Avner Diniz – A hidden tradition ignites a passion for Judaism and Israel
Avner Diniz is sitting in his living room in the Israeli coastal city of Netanya, reflecting on the unusual path that took him from just a few faint hints of a Jewish past growing up in a Portuguese family in Mozambique, to a new life as a committed Jew studying Hebrew and Judaism in Israel.
His journey began when he was a child playing marbles with the local kids. ”I remember I won a match and the losing boy was furious. He called me a “Marrano” (a derogatory term for crypto-Jews in Portuguese), Diniz recalls. “I didn’t know what that was. But my great-grandmother saw everything from the window. She told me, ‘the next time someone calls you that word, punch him in the nose. It is a very grave insult for our people.’”

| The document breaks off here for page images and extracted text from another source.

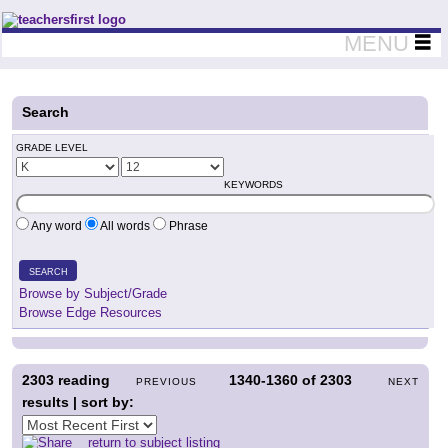
Teachers First - Thinking Teachers Teaching Thinkers
MENU
Search
GRADE LEVEL
KEYWORDS
Any word
All words
Phrase
SEARCH
Browse by Subject/Grade
Browse Edge Resources
2303
reading
1340-1360
of
2303
PREVIOUS
NEXT
results | sort by:
return to subject listing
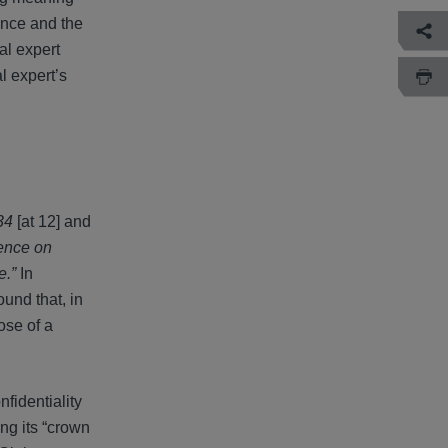
ence and the
al expert
l expert’s
34
[at 12] and
dence on
e.”
In
ound that, in
ose of a
fidentiality
ing its “crown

“Our people?” the six-year-old Diniz wondered, having no idea what his great-grandmother was talking about. But he later realized that his family kept certain traditions that were different from those of other families. They abstained from eating pork or shellfish, kept milk and meat separate, and lit candles at home on Friday nights. Most intriguing to Diniz was the fact that once a year in the fall, the family would fast for 24 hours on what they called “the Great Day” while whispering strange prayers “we didn’t understand.”
Diniz, a curious child, began to question these practices until, one day, his great-grandmother and mother came to him and told him “you are a Jew, that’s all! But they never explained to me what a Jew is, only that these were family traditions and they had to be kept; that’s what we had to do.”
Diniz continues: “There was a certain fear. Every time the subject was mentioned, people used to look around before talking, or they closed the windows before saying something.”
Over the years, further clues trickled out. The family didn’t cook or drive on Saturdays. Some members of his extended family were circumcised. His grandmother prepared several special dishes during the Passover season including “holy bread” (matzah) and a pudding, which Diniz says resembles the charoset that is placed on the Passover Seder plate.
One time, Diniz’s mother gave him a book in French and Hebrew. “I already knew French at that time,” Diniz says. “But then my great-grandmother entered my room, grabbed the book and told me I must dig a hole in the soil and hide the book. All these books were burned, she cried,” perhaps recalling long-buried memories of the Spanish Inquisition. “She began to tremble and embraced me. ‘Do you want to be burned alive too?’ she said,” Diniz recalls.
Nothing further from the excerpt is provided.